Health Maintenance Organization (HMO)
An HMO is a prepaid medical service plan which provides services to plan members. Medical providers contract with the HMO to provide medical services to plan members. Members must use contracted providers. The emphasis is on preventive medicine, and it is an alternative to employee benefit plans. Employers of more than 25 persons are required to offer the alternative of HMO to employees, but not if the cost exceeds that of present employee benefit plans. (H)
Health Service Agreement (HSA)
The agreement between employer and the health plan which outlines a description of benefits, enrollment procedures, eligibility standards, etc.
Health Services
The benefits covered under a health contract.
Hospice
An organization which is primarily designed to provide pain relief, symptom management and supportive services for the terminally ill and their families. Hospice care is covered under Part A of Medicare.
Hospital Affiliation
A contract whereby one or more hospitals agrees to provide benefits to members of a specific health plan.
A contract whereby one or more hospitals agrees to provide benefits to members of a specific health plan.
Hospital Alliances
A group of hospitals that work together to share common services and thereby reduce health costs. By grouping together, they are better able to compete with other alliances or chains. (H)
Hospital Benefits
Benefits payable for hospital room and board, plus miscellaneous charges resulting from hospitalization.
Hospital Expense Insurance
See Hospitalization Insurance.
Hospital Income Insurance
A form of insurance that provides a stated weekly or monthly payment while the insured is hospitalized, regardless of expenses incurred and regardless of whether or not other insurance is in force.
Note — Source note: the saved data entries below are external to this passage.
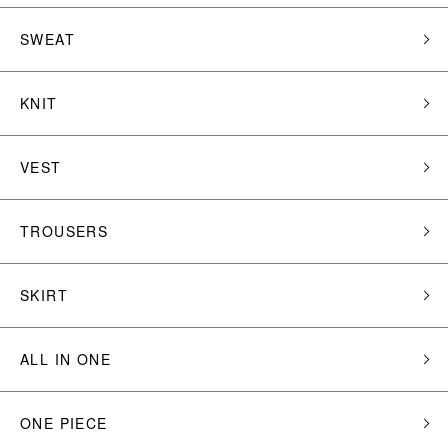
SWEAT
KNIT
VEST
TROUSERS
SKIRT
ALL IN ONE
ONE PIECE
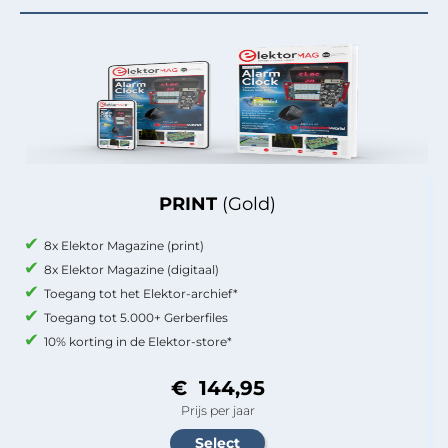
PRINT
(Gold)
8x Elektor Magazine (print)
8x Elektor Magazine (digitaal)
Toegang tot het Elektor-archief*
Toegang tot 5.000+ Gerberfiles
10% korting in de Elektor-store*
€ 144,95
Prijs per jaar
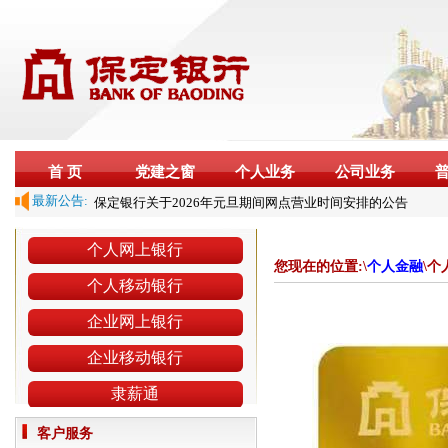
首 页
党建之窗
个人业务
公司业务
最新公告:
保定银行关于2026年元旦期间网点营业时间安排的公告
保定银行个人贷款正常履约年化综合融资成本公示
关于保定银行股份有限公司与农银理财有限责任公司开
个人网上银行
展合作的公告
您现在的位置:\
个人金融
\
保定银行关于2026年端午节期间网点营业时间安排的公
个人移动银行
告
企业网上银行
关于保定银行股份有限公司与华夏理财有限责任公司开
展合作的公告
企业移动银行
2026年全国保密教育宣传月公益宣传海报
保定银行关于2026年春节期间网点营业时间安排的公告
隶薪通
关于设立“征信权益保护站”的公告
客户服务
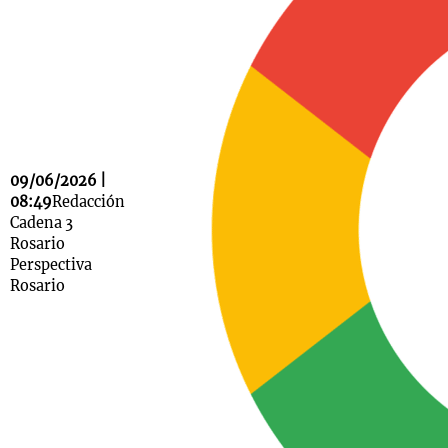
Notas
s
Notas
La Sole en
ial
Mundial 2026
Cadena 3
09/06/2026 |
08:49
Redacción
Cadena 3
Rosario
Perspectiva
Rosario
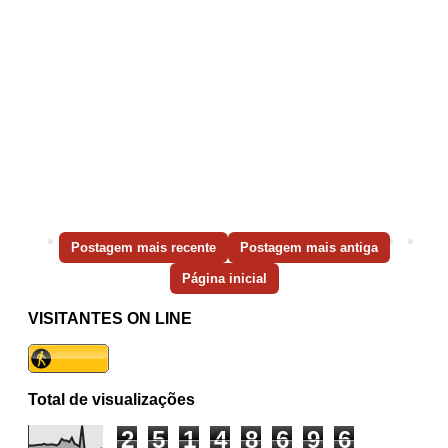
Postagem mais recente
Postagem mais antiga
Página inicial
VISITANTES ON LINE
Total de visualizações
2
5
1
4
8
6
9
6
The insured can use the weekly or monthly benefit as he chooses, for hospital or other expenses.
Hospital Indemnity
Coverage that pays based on daily, weekly, or monthly limits regardless of the amount of actual hospital expenses.
Hospital Insurance (HI)
Also identified as Part A of Medicare. HI provides inpatient hospital care, skilled nursing care home health and hospice care subject to a benefit period deductible and copayments for certain services.
Hospitalization Expense Policy
A policy which covers daily hospital room and board charges and also covers miscellaneous hospital expenses (such as X-ray, etc.). It also often covers emergency treatment charges and many times will also include a surgical benefit.
Hospitalization Insurance
A form of insurance that provides reimbursement within contractual limits for hospital and specific related expenses arising from hospitalization caused by injury or sickness.
House Confinement
A provision in some Health Insurance contracts which requires an insured to be confined to the house in order to be eligible for benefits. This provision is most commonly found in policies providing loss of income benefits.
Hunter Disability Tables
Tables which show the probability of total and permanent disability.